In het appartement in Brno waar Jan Polák vroeger woonde, werd ’s winters ook rondgegaan om te zien wie er meedeed. Met water werd buiten op het beton een ijspiste gemaakt. Het ijs was een goede leerschool: bal aan de voet is er wellicht geen speler in België die zo onweerstaanbaar door de as van het veld kan snijden als Polak.

Vierentwintig was hij toen hij zijn land verliet voor een buitenlandse voetbalcarrière. Bij de 1. FC Nürnberg werd hij Tsjechisch international. Alles ging goed, ook privé – zijn ondertussen tweejarige zoon Daniel werd geboren -, tot hij twee zomers geleden in mysterieuze omstandigheden een stap terug moest zetten. Bij Anderlecht dacht hij zich via de Champions League weer in de Europese kijker te kunnen spelen, maar dat plan mislukte jammerlijk. In de UEFA Cupduels tegen Tottenham, Bordeaux en Bayern München presteerde Polák nog wel op hoog niveau, maar dit seizoen rest er de ambitieuze middenvelder niets anders dan de schaarse topduels in de Jupiler Pro League.

De wedstrijd op Club Brugge twee weken geleden was zijn eerste na zes weken inactiviteit wegens een dijblessure, opgelopen tegen Standard. In het verliesduel tegen Lokeren had een plaats op de bank al gekund, maar hij verkoos zelf dat risico niet te nemen en het vervolg van dit voor hem belangrijke seizoen niet op het spel te zetten. Zijn zinnen stonden meer dan ooit op de topper tegen Club. Polák kan het moeilijk zelf toegeven, maar om zijn carrière niet vroegtijdig tot stilstand te laten komen moet hij straks – niet deze winter, maar volgende zomer – naar een hoogstaander kampioenschap.

Tegen Club Brugge was je indrukwekkend, een week later tegen Westerlo alweer minder. Is het moeilijk je voor de kleinere wedstrijden te motiveren?

Jan Polák: “Het was mijn vierde wedstrijd in twaalf dagen sinds ik weer fit ben.
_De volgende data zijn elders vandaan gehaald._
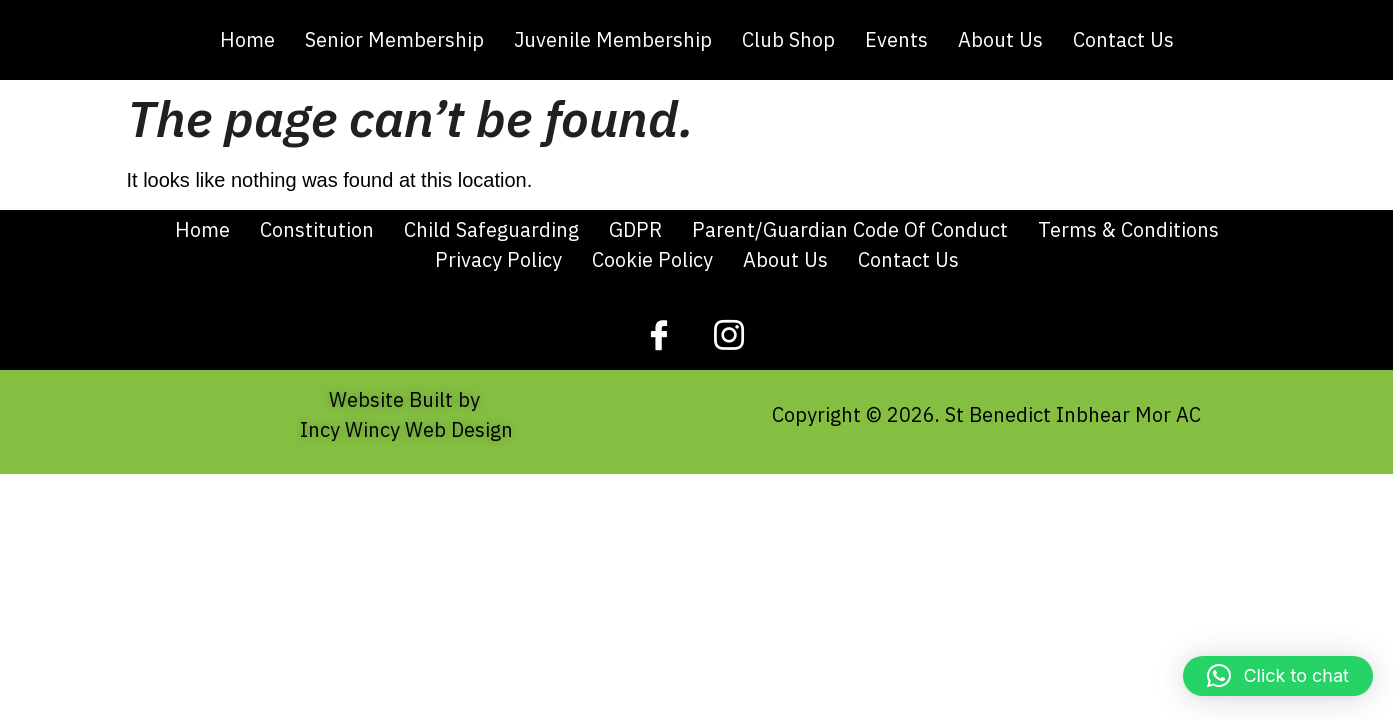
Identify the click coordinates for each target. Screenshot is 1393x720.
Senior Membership (394, 39)
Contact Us (1123, 39)
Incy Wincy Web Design (406, 429)
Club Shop (788, 39)
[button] (1278, 676)
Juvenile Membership (613, 39)
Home (247, 39)
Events (896, 39)
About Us (1000, 39)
Bovendien was ik met een kleine blessure teruggekeerd van de interland in San Marino, waardoor ik donderdag en vrijdag niet had getraind. Met een gebrek aan motivatie had het dus niks te maken. Trouwens, Westerlo stond een punt voor ons. Nee, mijn lichaam kende gewoon een terugslag.”

Maar toch: ben je niet te goed voor de Belgische competitie?

“Waarom? Ik denk het niet. Als ik met die gedachte rondliep, zou ik onmogelijk elke week kunnen presteren. De ene week ben je gewoon beter dan de andere, dat is voetbal.”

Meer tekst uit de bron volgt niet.